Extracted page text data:

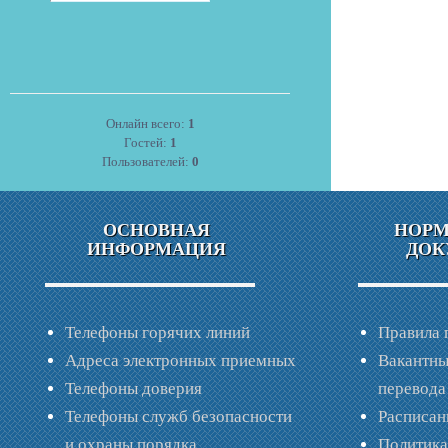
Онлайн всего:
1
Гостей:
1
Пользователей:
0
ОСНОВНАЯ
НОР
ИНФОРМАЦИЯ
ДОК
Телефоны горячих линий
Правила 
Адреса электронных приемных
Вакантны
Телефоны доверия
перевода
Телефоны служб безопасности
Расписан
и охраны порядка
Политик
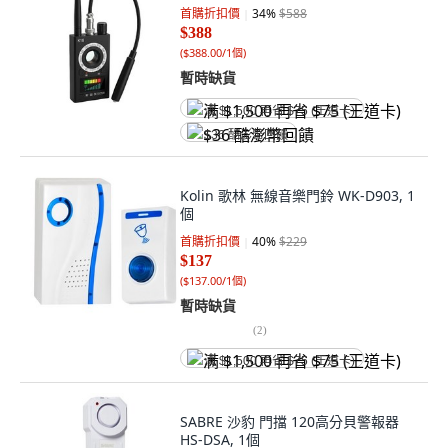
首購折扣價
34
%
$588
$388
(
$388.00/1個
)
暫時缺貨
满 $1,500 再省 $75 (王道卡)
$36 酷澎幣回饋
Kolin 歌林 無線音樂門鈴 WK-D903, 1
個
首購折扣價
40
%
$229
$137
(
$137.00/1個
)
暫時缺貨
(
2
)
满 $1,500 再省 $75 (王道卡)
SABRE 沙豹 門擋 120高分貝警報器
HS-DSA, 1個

◆ **What is expected**
Scan the data above for the word "Телефоны", then copy every line that holds it.

◆ **Task answer**
Телефоны горячих линий
Телефоны доверия
Телефоны служб безопасности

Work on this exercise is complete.